Although James Busby, the British Resident, lived just across the Bay at Waitangi, lawlessness in the early 1830s was rife in Kororareka.  To be fair, the British Government didn’t exactly give him support.  The British Government didn’t quite know how to justly apply laws to regulate their subjects for at that time New Zealand belonged to Maori.  Instead, they directed him to entreat with local Maori Chiefs to track down offenders and escort them to British ships waiting in the Bay.

In the “absence of Magisterial authority”, 21 plus pioneer male residents and visiting ships Captains formed the Kororareka Association.  Meeting in ex-convict Ben Turner’s house on the May 23, 1838, residents subscribed £10 a head and visitors gave donations.
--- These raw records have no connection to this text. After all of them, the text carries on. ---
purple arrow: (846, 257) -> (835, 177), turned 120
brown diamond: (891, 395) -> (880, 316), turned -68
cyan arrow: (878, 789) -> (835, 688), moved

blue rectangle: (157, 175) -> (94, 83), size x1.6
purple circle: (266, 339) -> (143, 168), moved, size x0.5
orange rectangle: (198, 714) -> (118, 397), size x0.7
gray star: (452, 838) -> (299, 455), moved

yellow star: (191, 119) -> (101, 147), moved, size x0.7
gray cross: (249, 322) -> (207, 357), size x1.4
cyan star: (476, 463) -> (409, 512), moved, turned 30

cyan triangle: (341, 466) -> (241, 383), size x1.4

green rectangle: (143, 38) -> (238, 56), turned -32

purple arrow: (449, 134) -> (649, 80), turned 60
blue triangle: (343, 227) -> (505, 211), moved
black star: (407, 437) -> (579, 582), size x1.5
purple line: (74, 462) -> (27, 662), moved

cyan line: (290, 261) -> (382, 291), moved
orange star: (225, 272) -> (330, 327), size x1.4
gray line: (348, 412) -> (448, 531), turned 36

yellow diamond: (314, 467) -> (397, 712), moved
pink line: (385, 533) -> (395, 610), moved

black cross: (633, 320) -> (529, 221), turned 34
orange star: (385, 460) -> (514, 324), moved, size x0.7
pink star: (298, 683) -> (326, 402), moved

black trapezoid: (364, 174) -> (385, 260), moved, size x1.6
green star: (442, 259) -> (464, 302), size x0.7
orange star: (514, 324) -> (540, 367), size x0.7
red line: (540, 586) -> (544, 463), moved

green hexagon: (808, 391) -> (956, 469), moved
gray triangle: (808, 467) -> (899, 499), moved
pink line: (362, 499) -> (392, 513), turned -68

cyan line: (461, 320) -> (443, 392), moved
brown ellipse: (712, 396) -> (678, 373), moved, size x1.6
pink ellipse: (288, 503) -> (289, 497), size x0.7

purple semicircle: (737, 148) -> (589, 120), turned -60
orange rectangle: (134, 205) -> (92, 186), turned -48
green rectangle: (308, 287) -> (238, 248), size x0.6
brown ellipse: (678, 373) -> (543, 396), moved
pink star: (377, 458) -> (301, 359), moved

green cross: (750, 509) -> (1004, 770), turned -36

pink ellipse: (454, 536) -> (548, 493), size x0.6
The Association set 15 regulations which framed New Zealand’s first law.  Ben Turner sent a copy to the New South Wales government noting the area enforced by the Association was “from Matawai, Blind Bay, in a straight line across the Oneroa, on the long sandy beach, and all the land bounded by the coast from the beach to the Bay”.

Interestingly, “no lawyer could be a member; every member had to provide himself with a musket and bayonet, a brace of pistols, a cutlass and 50 rounds of ball cartridge” with the “Horsewhipping and Tar and Feathering laws” proving particularly useful.  Ben Turner explains.  “We had no other way of punishing offenders than only by horsewhipping or tarring and feathering them with three coats and drumming them off the beach, and never allowing them to return to Kororareka.  A good few underwent this punishment”.